En revanche, Jesus ou Christ ne sont jamais en majuscules. De même les « Er –lui » ou « Du –Tu. » Le nom propre de Jésus, ou le titre propre du Christ = le Messie, n’expriment pas sa divinité. Seul son titre de SEIGNEUR – HERR le fait.
Cette graphie de HERR se trouve méthodiquement dans l’ensemble de l’Exercitium Pietatis.
HErr
A la strophe 4, une variante de l’écriture de « HERR » : le typographe a écrit « HErr », avec deux majuscules et deux minuscules, faute de place à la fin de sa ligne de caractères en plomb.
Enjambement
Heermann emploie l’enjambement à la strophe 1 : « Der Todes Stachel ist / Durch deinen Tod dahin – L’aiguiilon de la mort est / Par ta mort parti. »
Répétition de certains mots-clés
Heermann répète volontiers certains mots dans ses chants.
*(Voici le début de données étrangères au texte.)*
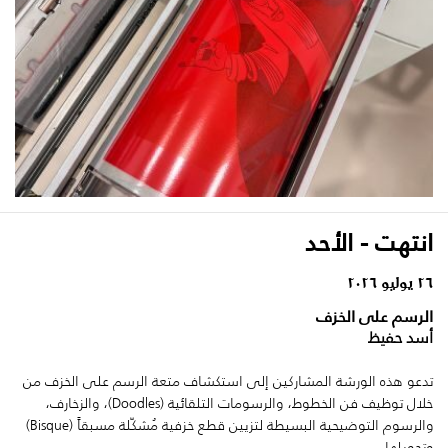
انتهت - الأحد
٢٦ يوليو ٢٠٢٦
الرسم على الخزف
أسد حفيظ
تدعو هذه الورشة المشاركين إلى استكشاف متعة الرسم على الخزف من
خلال توظيف فن الخطوط، والرسومات التلقائية (Doodles)، والزخارف،
والرسوم التوضيحية البسيطة لتزيين قطع خزفية مُشكّلة مسبقاً (Bisque)
وتحويلها...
Tantôt le mot apparaît 2 fois dans la même strophe, tantôt il est répété de la 1ère à la 2e strophe.
Dans ce chant, Heermann emploie fortement la répétition. Le mot « Tod – Mort » apparaît 14 fois sur 5 strophes, ce qui est énorme ; le mot « Grab – Tombe » 5 fois. Le mot « Kreuz – Croix » est employé une fois au début de la 1ère strophe et une fois au début de la dernière. Le mot « Leib – Corps » 2 fois dans la même strophe 4.